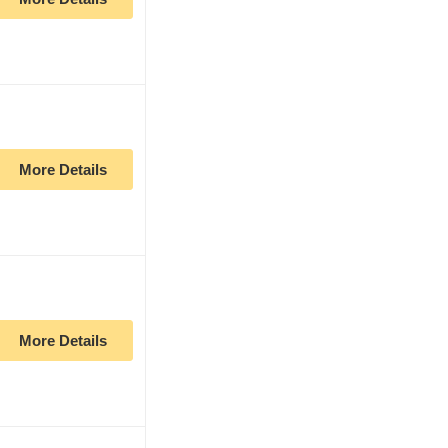
More Details
More Details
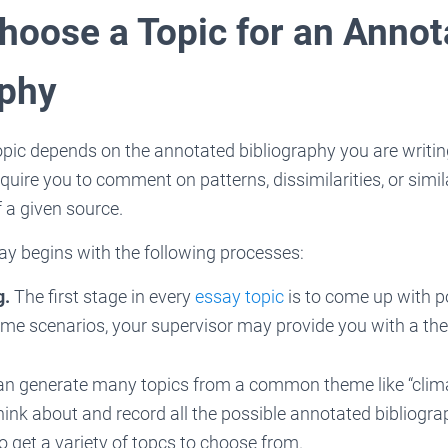
hoose a Topic for an Annot
aphy
opic depends on the annotated bibliography you are writing
uire you to comment on patterns, dissimilarities, or similar
 a given source.
ay begins with the following processes:
g.
The first stage in every
essay topic
is to come up with po
me scenarios, your supervisor may provide you with a the
an generate many topics from a common theme like “clima
think about and record all the possible annotated bibliogra
o get a variety of topcs to choose from.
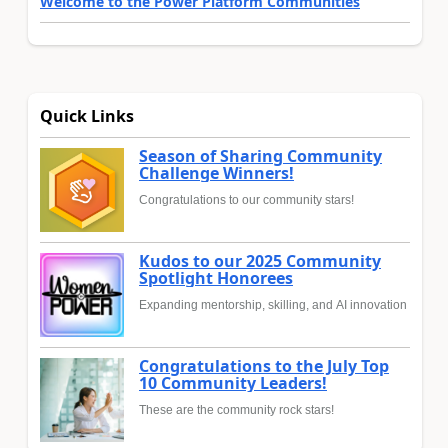
Welcome to the Power Platform Communities
Quick Links
Season of Sharing Community
Challenge Winners!
Congratulations to our community stars!
Kudos to our 2025 Community
Spotlight Honorees
Expanding mentorship, skilling, and AI innovation
Congratulations to the July Top
10 Community Leaders!
These are the community rock stars!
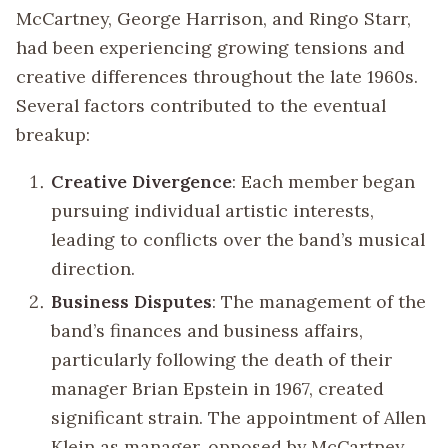
McCartney, George Harrison, and Ringo Starr,
had been experiencing growing tensions and
creative differences throughout the late 1960s.
Several factors contributed to the eventual
breakup:
Creative Divergence
: Each member began
pursuing individual artistic interests,
leading to conflicts over the band’s musical
direction.
Business Disputes
: The management of the
band’s finances and business affairs,
particularly following the death of their
manager Brian Epstein in 1967, created
significant strain. The appointment of Allen
Klein as manager, opposed by McCartney,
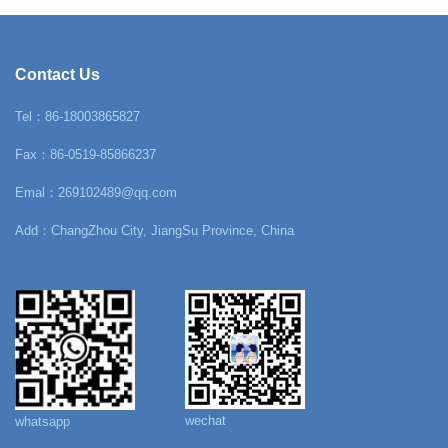
Contact Us
Tel：86-18003865827
Fax：86-0519-85866237
Emal：269102489@qq.com
Add：ChangZhou City, JiangSu Province, China
wechat
whatsapp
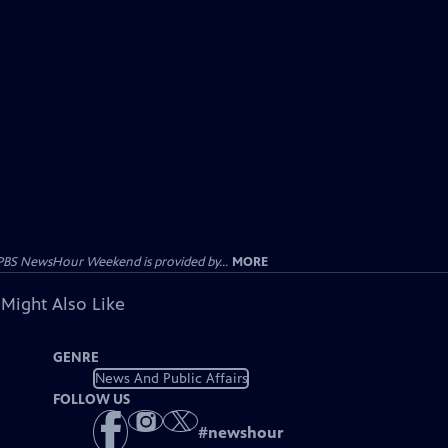
PBS NewsHour Weekend is provided by...
MORE
 Might Also Like
GENRE
News And Public Affairs
FOLLOW US
#
newshour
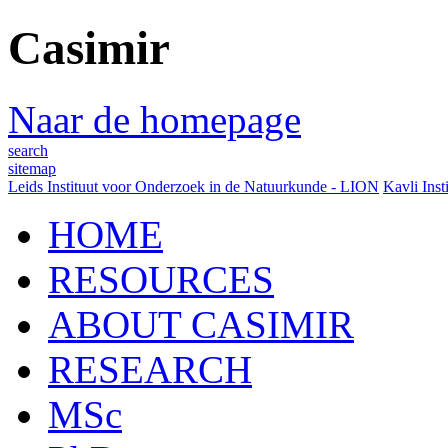
Casimir
Naar de homepage
search
sitemap
Leids Instituut voor Onderzoek in de Natuurkunde - LION
Kavli Inst
HOME
RESOURCES
ABOUT CASIMIR
RESEARCH
MSc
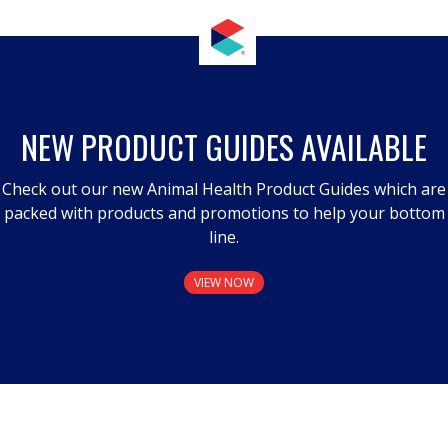
NEW PRODUCT GUIDES AVAILABLE
Check out our new Animal Health Product Guides which are
packed with products and promotions to help your bottom
line.
VIEW NOW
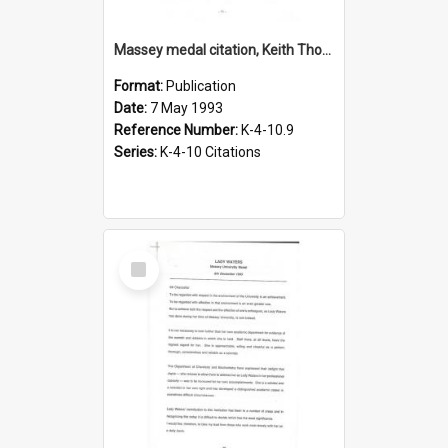
Massey medal citation, Keith Thomson, 1993
Format:
Publication
Date:
7 May 1993
Reference Number:
K-4-10.9
Series:
K-4-10 Citations
Select
Item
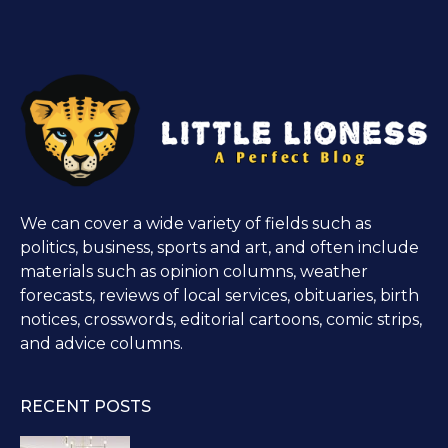
We can cover a wide variety of fields such as
politics, business, sports and art, and often include
materials such as opinion columns, weather
forecasts, reviews of local services, obituaries, birth
notices, crosswords, editorial cartoons, comic strips,
and advice columns.
RECENT POSTS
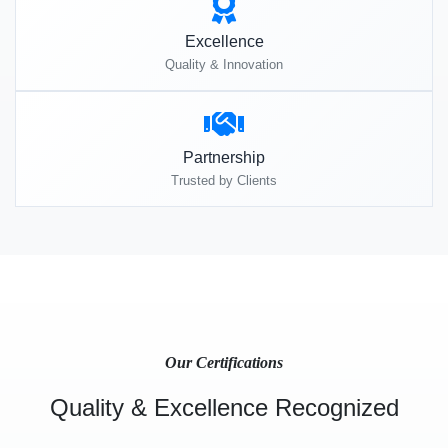
Excellence
Quality & Innovation
Partnership
Trusted by Clients
Our Certifications
Quality & Excellence Recognized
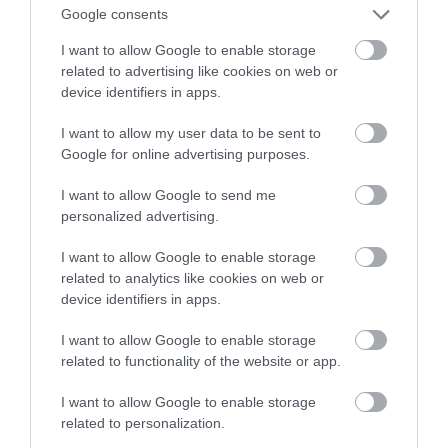
zrewolucjonizuje budownictwo
Google consents
I want to allow Google to enable storage
WOJCIECH LORANTY
6 LISTOPADA 2022
·
related to advertising like cookies on web or
device identifiers in apps.
I want to allow my user data to be sent to
Google for online advertising purposes.
I want to allow Google to send me
personalized advertising.
I want to allow Google to enable storage
related to analytics like cookies on web or
device identifiers in apps.
I want to allow Google to enable storage
related to functionality of the website or app.
I want to allow Google to enable storage
related to personalization.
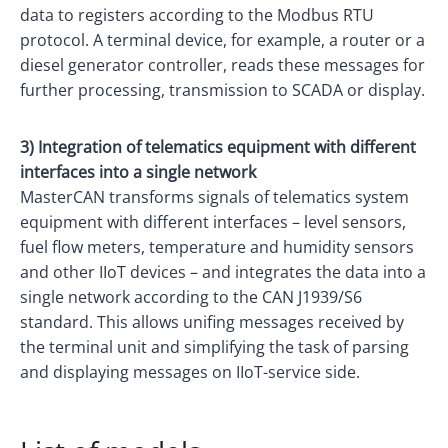
data to registers according to the Modbus RTU
protocol. A terminal device, for example, a router or a
diesel generator controller, reads these messages for
further processing, transmission to SCADA or display.
3) Integration of telematics equipment with different
interfaces into a single network
MasterCAN transforms signals of telematics system
equipment with different interfaces – level sensors,
fuel flow meters, temperature and humidity sensors
and other IIoT devices – and integrates the data into a
single network according to the CAN J1939/S6
standard. This allows unifing messages received by
the terminal unit and simplifying the task of parsing
and displaying messages on IIoT-service side.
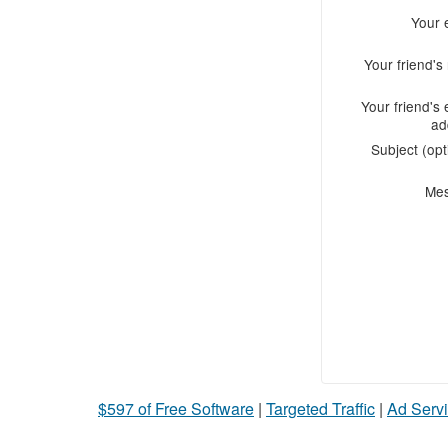
Your 
Your friend'
Your friend's 
ad
Subject (opt
Me
$597 of Free Software
|
Targeted Traffic
|
Ad Servi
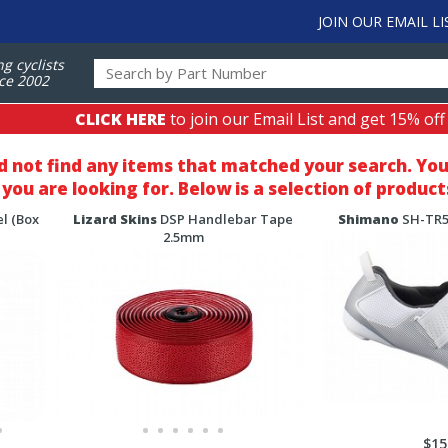
JOIN OUR EMAIL LI
ng cyclists
ce 2002
CLICK HERE
to join our Email List and get 15% off
d not find any items that matched your search
. Yo
you are looking for. Below is a selection of product
l (Box
Lizard Skins
DSP Handlebar Tape
Shimano
SH-TR50
2.5mm
$15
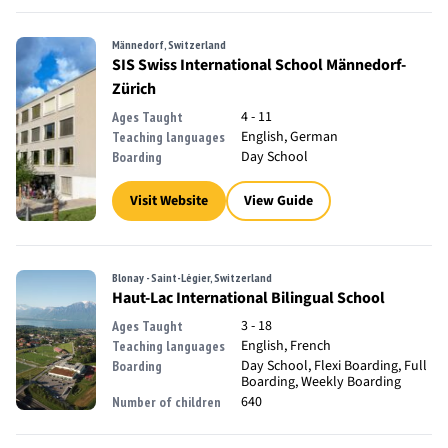
Männedorf, Switzerland
SIS Swiss International School Männedorf-
Zürich
4 - 11
Ages Taught
English, German
Teaching languages
Day School
Boarding
Visit Website
View Guide
Blonay - Saint-Légier, Switzerland
Haut-Lac International Bilingual School
3 - 18
Ages Taught
English, French
Teaching languages
Day School, Flexi Boarding, Full
Boarding
Boarding, Weekly Boarding
640
Number of children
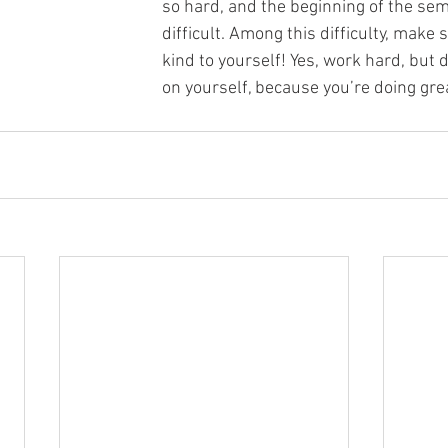
so hard, and the beginning of the sem
difficult. Among this difficulty, make 
kind to yourself! Yes, work hard, but 
on yourself, because you’re doing gre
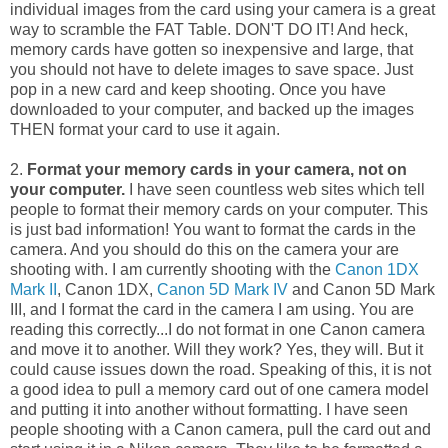
individual images from the card using your camera is a great
way to scramble the FAT Table. DON'T DO IT! And heck,
memory cards have gotten so inexpensive and large, that
you should not have to delete images to save space. Just
pop in a new card and keep shooting. Once you have
downloaded to your computer, and backed up the images
THEN format your card to use it again.
2.
Format your memory cards in your camera, not on
your computer.
I have seen countless web sites which tell
people to format their memory cards on your computer. This
is just bad information! You want to format the cards in the
camera. And you should do this on the camera your are
shooting with. I am currently shooting with the
Canon 1DX
Mark II
, Canon 1DX,
Canon 5D Mark IV
and Canon 5D Mark
III, and I format the card in the camera I am using. You are
reading this correctly...I do not format in one Canon camera
and move it to another. Will they work? Yes, they will. But it
could cause issues down the road. Speaking of this, it is not
a good idea to pull a memory card out of one camera model
and putting it into another without formatting. I have seen
people shooting with a Canon camera, pull the card out and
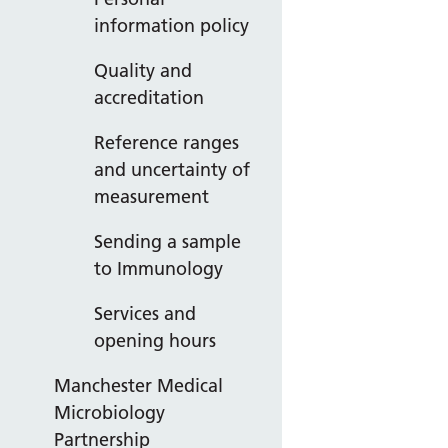
information policy
Quality and
accreditation
Reference ranges
and uncertainty of
measurement
Sending a sample
to Immunology
Services and
opening hours
Manchester Medical
Microbiology
Partnership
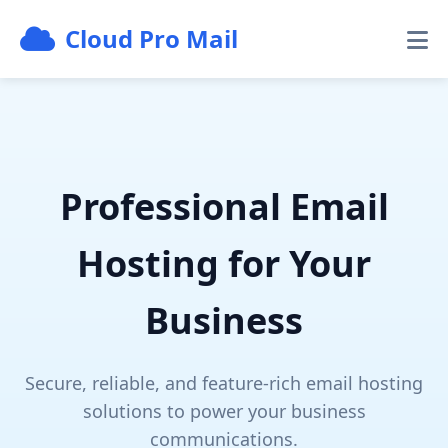
Cloud Pro Mail
Professional Email
Hosting for Your
Business
Secure, reliable, and feature-rich email hosting
solutions to power your business
communications.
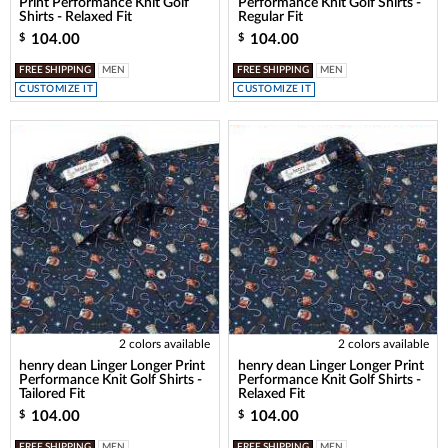
Print Performance Knit Golf
Performance Knit Golf Shirts -
Shirts - Relaxed Fit
Regular Fit
104.00
104.00
$
$
FREE SHIPPING
MEN
FREE SHIPPING
MEN
CUSTOMIZE IT
CUSTOMIZE IT
2 colors available
2 colors available
henry dean Linger Longer Print
henry dean Linger Longer Print
Performance Knit Golf Shirts -
Performance Knit Golf Shirts -
Tailored Fit
Relaxed Fit
104.00
104.00
$
$
FREE SHIPPING
MEN
FREE SHIPPING
MEN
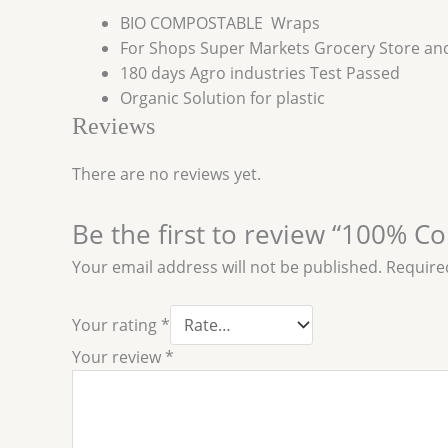
BIO COMPOSTABLE Wraps
For Shops Super Markets Grocery Store a
180 days Agro industries Test Passed
Organic Solution for plastic
Reviews
There are no reviews yet.
Be the first to review “100% C
Your email address will not be published.
Require
Your rating
*
Your review
*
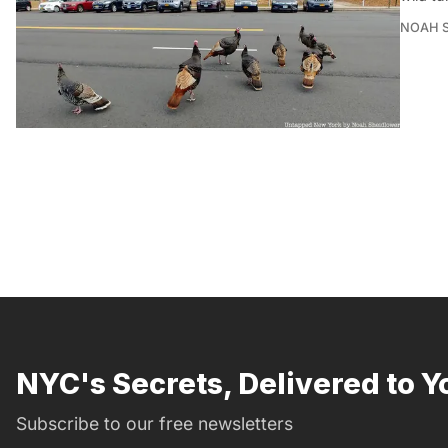
NOAH 
NYC's Secrets, Delivered to Y
Subscribe to our free newsletters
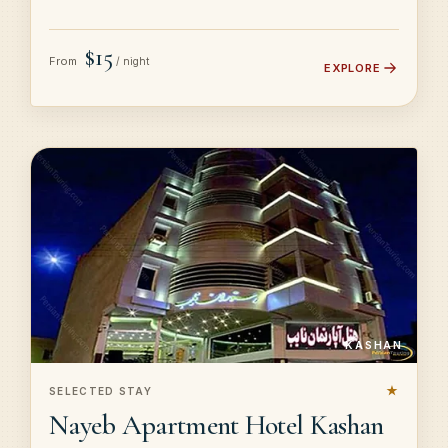
$15
From
/ night
EXPLORE
KASHAN
★
SELECTED STAY
Nayeb Apartment Hotel Kashan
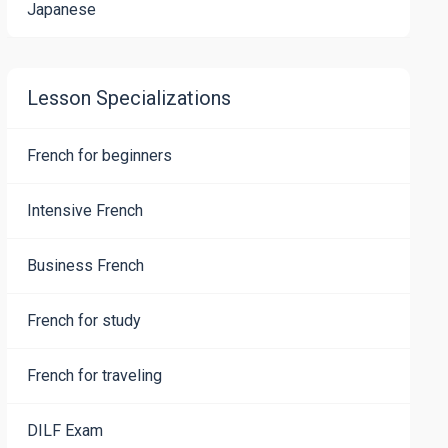
Japanese
Lesson Specializations
French for beginners
Intensive French
Business French
French for study
French for traveling
DILF Exam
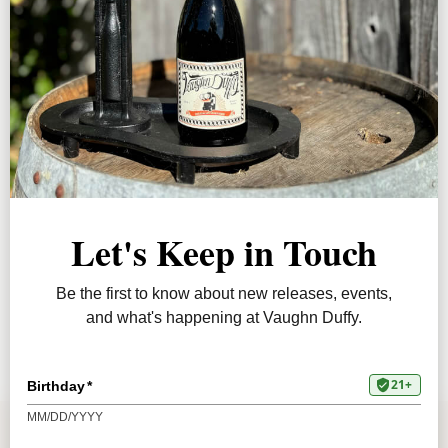
JOIN
ABOUT
PRESS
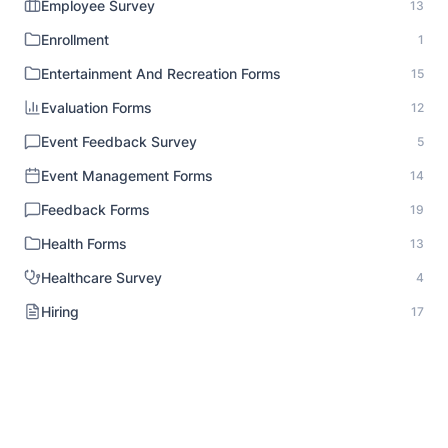
Employee Survey
13
Enrollment
1
Entertainment And Recreation Forms
15
Evaluation Forms
12
Event Feedback Survey
5
Event Management Forms
14
Feedback Forms
19
Health Forms
13
Healthcare Survey
4
Hiring
17
HR Documentation
1
Human Resource Forms
18
Identity Verification
1
Inspection Forms
8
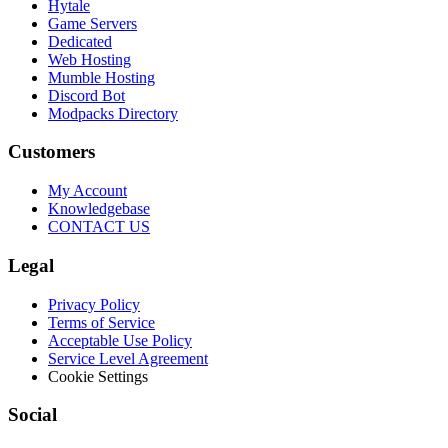
Hytale
Game Servers
Dedicated
Web Hosting
Mumble Hosting
Discord Bot
Modpacks Directory
Customers
My Account
Knowledgebase
CONTACT US
Legal
Privacy Policy
Terms of Service
Acceptable Use Policy
Service Level Agreement
Cookie Settings
Social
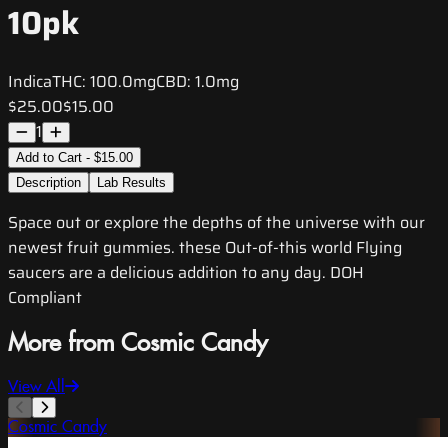
10pk
Indica
THC:
100.0mg
CBD:
1.0mg
$25.00
$15.00
1
Add to Cart - $15.00
Description
Lab Results
Space out or explore the depths of the universe with our
newest fruit gummies. these Out-of-this world Flying
saucers are a delicious addition to any day. DOH
Compliant
More from Cosmic Candy
View All
Cosmic Candy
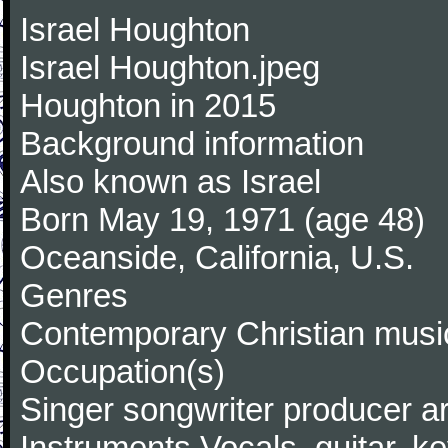
Israel Houghton
Israel Houghton.jpeg
Houghton in 2015
Background information
Also known as Israel
Born May 19, 1971 (age 48)
Oceanside, California, U.S.
Genres
Contemporary Christian music
Occupation(s)
Singer songwriter producer a
Instruments Vocals, guitar, k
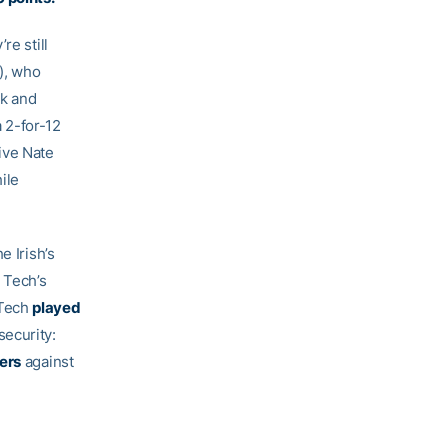
re still
), who
ck and
a 2-for-12
ive Nate
ile
e Irish’s
 Tech’s
(Tech
played
security:
vers
against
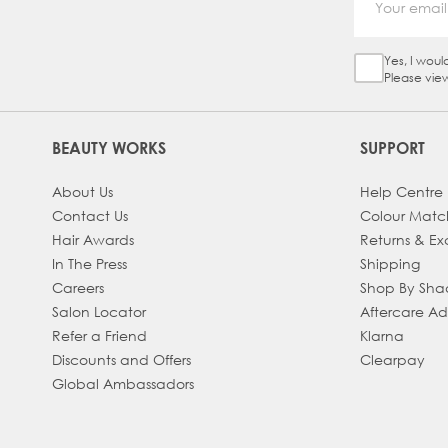
Yes, I woul
Sign Up Ch
Please vie
BEAUTY WORKS
SUPPORT
About Us
Help Centre
Contact Us
Colour Matc
Hair Awards
Returns & E
In The Press
Shipping
Careers
Shop By Sh
Salon Locator
Aftercare A
Refer a Friend
Klarna
Discounts and Offers
Clearpay
Global Ambassadors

WHAT THIS TASK INVOLVES = Search the material above for "individual". Copy each line that has it.

TASK RESPONSE =
pursuing individual artistic interests,
individual images from the card using your camera is a great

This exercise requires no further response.